→ Required action:
Within the records below is a range that opens at the line with "Ofori joined the" and closes at the line with "three times. On". Return that range word for word, both ends included, and only that range.
Start of Data for analysis
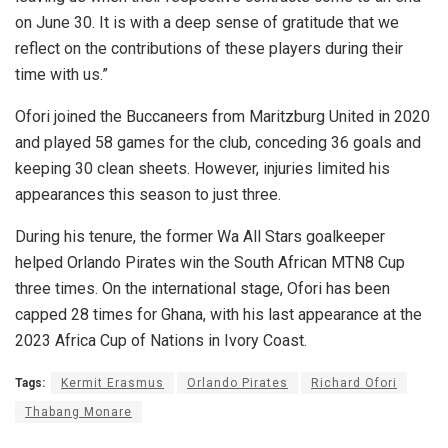
on June 30. It is with a deep sense of gratitude that we
reflect on the contributions of these players during their
time with us.”
Ofori joined the Buccaneers from Maritzburg United in 2020
and played 58 games for the club, conceding 36 goals and
keeping 30 clean sheets. However, injuries limited his
appearances this season to just three.
During his tenure, the former Wa All Stars goalkeeper
helped Orlando Pirates win the South African MTN8 Cup
three times. On the international stage, Ofori has been
capped 28 times for Ghana, with his last appearance at the
2023 Africa Cup of Nations in Ivory Coast.
Tags:
Kermit Erasmus
Orlando Pirates
Richard Ofori
Thabang Monare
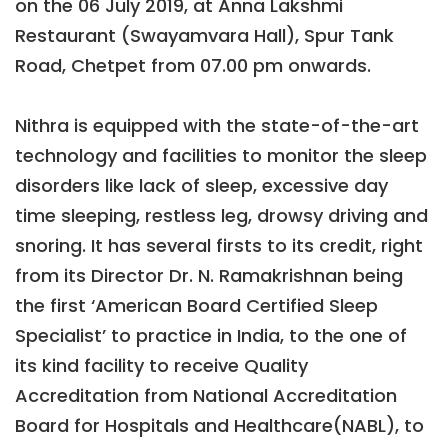
on the 06 July 2019, at Anna Lakshmi
Restaurant (Swayamvara Hall), Spur Tank
Road, Chetpet from 07.00 pm onwards.
Nithra is equipped with the state-of-the-art
technology and facilities to monitor the sleep
disorders like lack of sleep, excessive day
time sleeping, restless leg, drowsy driving and
snoring. It has several firsts to its credit, right
from its Director Dr. N. Ramakrishnan being
the first ‘American Board Certified Sleep
Specialist’ to practice in India, to the one of
its kind facility to receive Quality
Accreditation from National Accreditation
Board for Hospitals and Healthcare(NABL), to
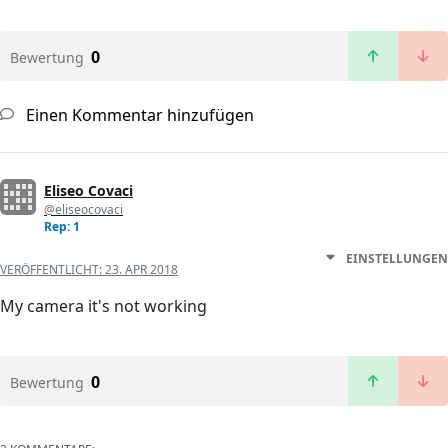
0
Bewertung
Einen Kommentar hinzufügen
Eliseo Covaci
@eliseocovaci
Rep: 1
EINSTELLUNGEN
VERÖFFENTLICHT:
23. APR 2018
My camera it's not working
0
Bewertung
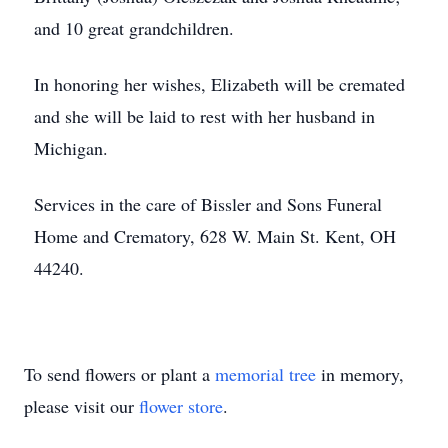
and 10 great grandchildren.
In honoring her wishes, Elizabeth will be cremated
and she will be laid to rest with her husband in
Michigan.
Services in the care of Bissler and Sons Funeral
Home and Crematory, 628 W. Main St. Kent, OH
44240.
To send flowers or plant a
memorial tree
in memory,
please visit our
flower store
.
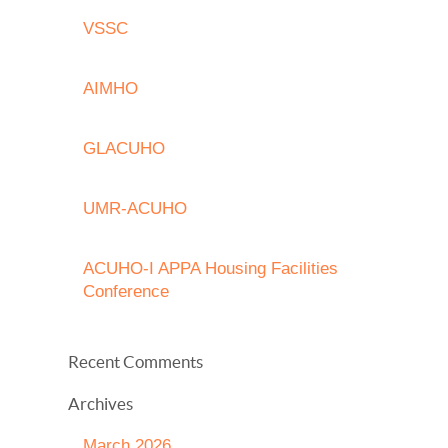
VSSC
AIMHO
GLACUHO
UMR-ACUHO
ACUHO-I APPA Housing Facilities
Conference
Recent Comments
Archives
March 2026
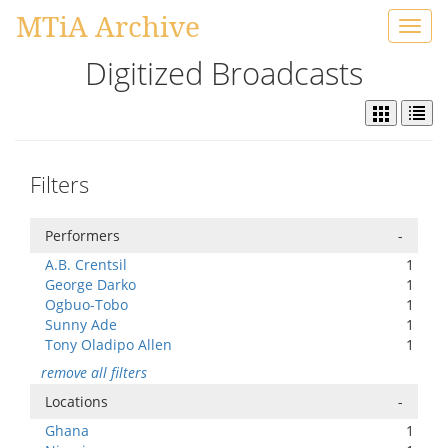
MTiA Archive
Toggl
navig
Digitized Broadcasts
Filters
Performers
-
A.B. Crentsil
1
George Darko
1
Ogbuo-Tobo
1
Sunny Ade
1
Tony Oladipo Allen
1
remove all filters
Locations
-
Ghana
1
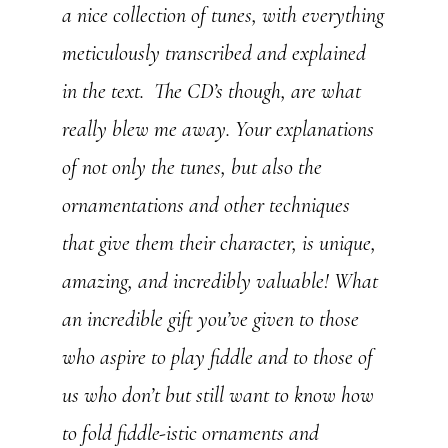
a nice collection of tunes, with everything
meticulously transcribed and explained
in the text. The CD’s though, are what
really blew me away. Your explanations
of not only the tunes, but also the
ornamentations and other techniques
that give them their character, is unique,
amazing, and incredibly valuable! What
an incredible gift you’ve given to those
who aspire to play fiddle and to those of
us who don’t but still want to know how
to fold fiddle-istic ornaments and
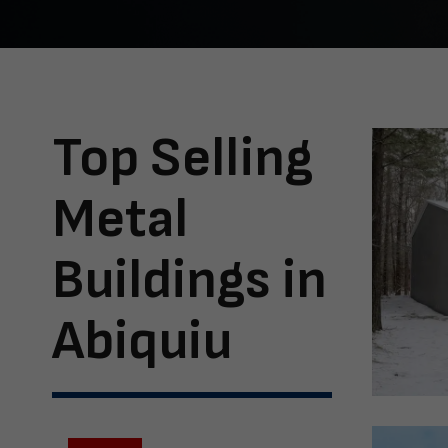
Top Selling
Metal
Buildings in
Abiquiu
End of Data for analysis
→ Result of the exercise:
Ofori joined the Buccaneers from Maritzburg United in 2020
and played 58 games for the club, conceding 36 goals and
keeping 30 clean sheets. However, injuries limited his
appearances this season to just three.
During his tenure, the former Wa All Stars goalkeeper
helped Orlando Pirates win the South African MTN8 Cup
three times. On the international stage, Ofori has been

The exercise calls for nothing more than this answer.